Olay, a Procter & Gamble skin care brand, has officially announced it will stop retouching skin in advertising campaigns by 2021.
The news came on Wednesday during an event in New York. Actor Busy Phillips will be the face of the kick-off campaign called “My Olay,” which will feature un-airbrushed photos of Phillips, model Denise Bidot and Lilly Singh, per CNBC.
Furthermore, the commitment will be extended to Olay’s influencer partners, individuals who use social media to advertise products to their followers.
All of their advertisements — including paid influencer ones — will feature the “Skin Promise” mark, a guarantee that the skin in the ad hasn’t been retouched, their statement reads.
The brand’s senior communication leader Kate DiCarlo said the company tested out the no-retouching policy in its Super Bowl ad recently, CNBC reports.
“We tested ourselves with the Super Bowl shoot. Our Super Bowl shoot was also unretouched,” she said during the panel.
She also touched on the role that social media plays in creating a “culture of perfection.”
“We are willing to walk away from influencers that are not interested in producing content that meets these standards.”
In a statement, Phillips, 40, says: “I am beyond proud to be a part of the Olay Skin Promise. As a mother of two girls, I understand the importance of being an authentic role model in every sense of the word.”
“Olay stands for championing women and I love seeing them use their huge platform to inspire women everywhere to live life authentically and unapologetically.”
A month prior to the announcement, Phillips appeared in an Olay advertisement for a new skincare product.
Olay, as well as many other brands, have been criticized in the past for over-airbrushing their advertisements.

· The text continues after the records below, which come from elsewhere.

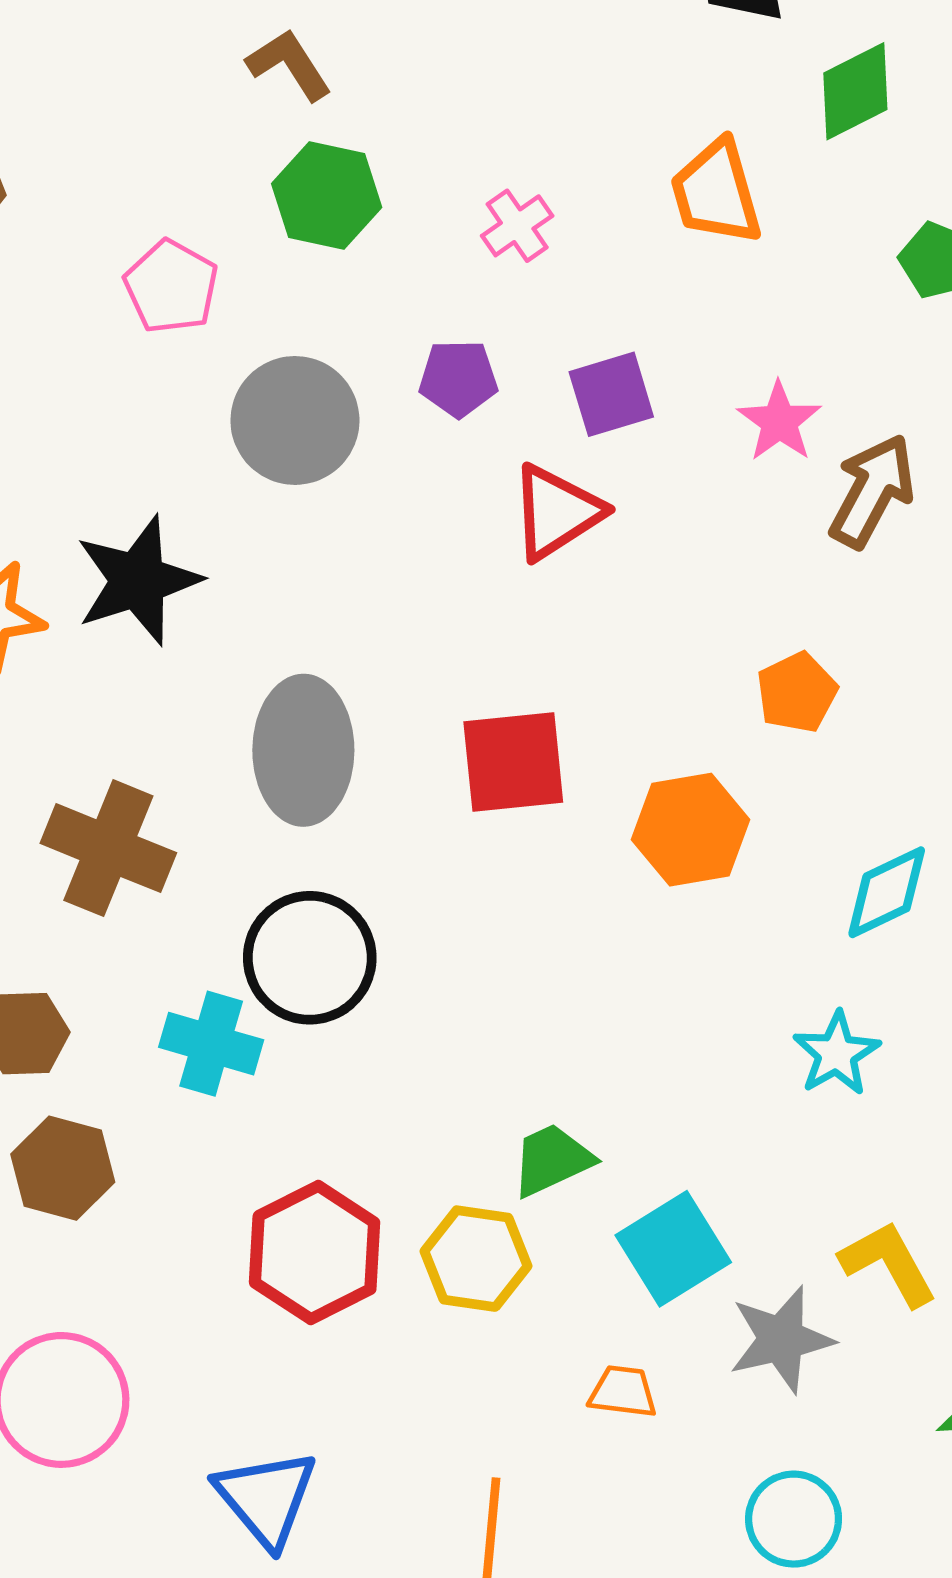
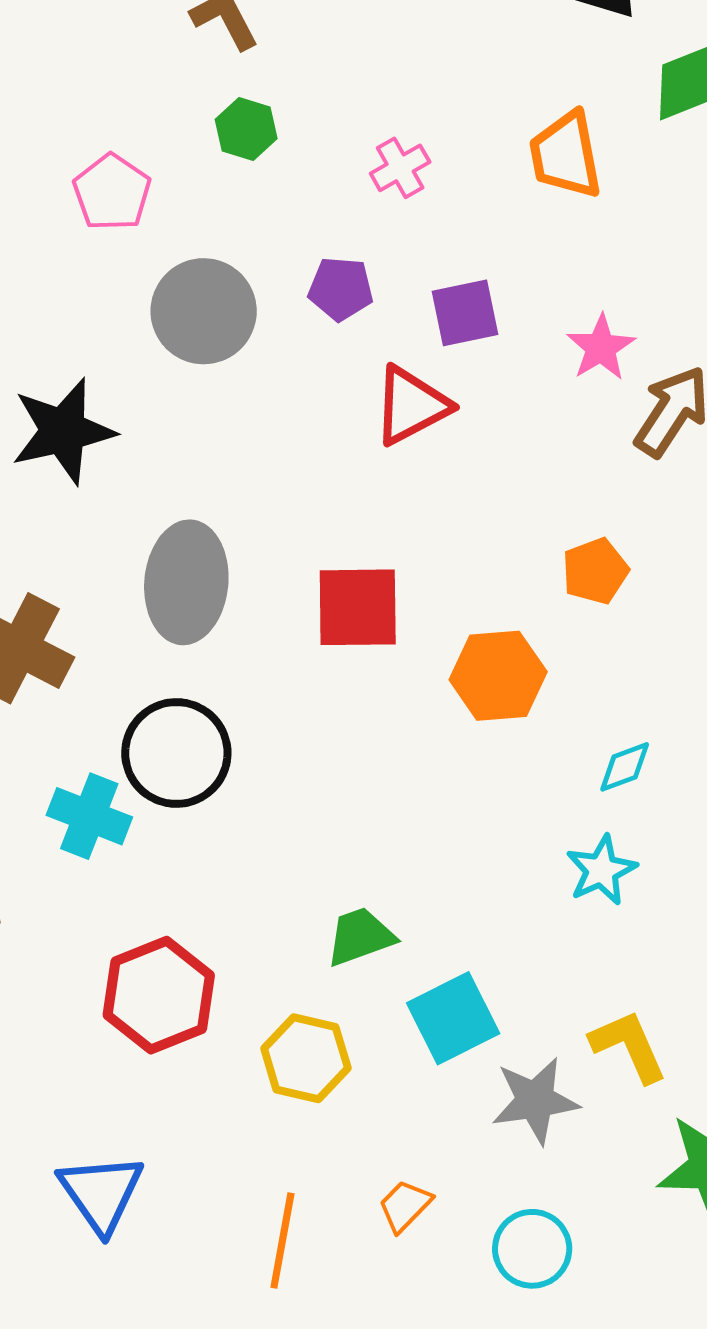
green hexagon: (327, 195) -> (246, 129), size x0.7
cyan diamond: (887, 892) -> (625, 767), moved, size x0.7
yellow hexagon: (476, 1259) -> (306, 1058), moved
orange trapezoid: (623, 1392) -> (405, 1206), moved, turned -58

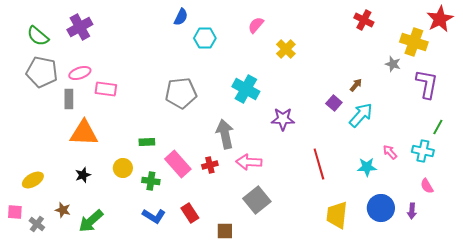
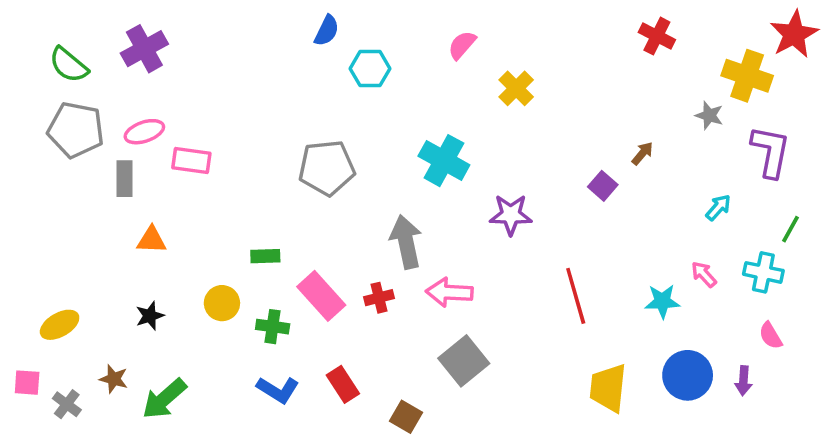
cyan arrow: (361, 115) -> (718, 207), moved, size x0.6
orange triangle: (84, 133) -> (152, 240), size x0.6
brown square: (225, 231) -> (406, 417), turned 30

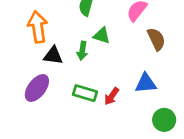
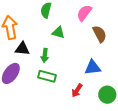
green arrow: (82, 51) -> (45, 55), moved
red arrow: (112, 96) -> (77, 90), moved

In 2009, an Olay ad featuring Twiggy was banned. Over 700 complaints, according to The Guardian, were collected for a campaign against airbrushing in ads by the then-Liberal Democrat MP Jo Swinson.
The ad featured the words: “Because younger-looking eyes never go out of fashion.”
The publication reported that the Advertising Standards Authority received two complaints that the ad was misleading since it was very retouched.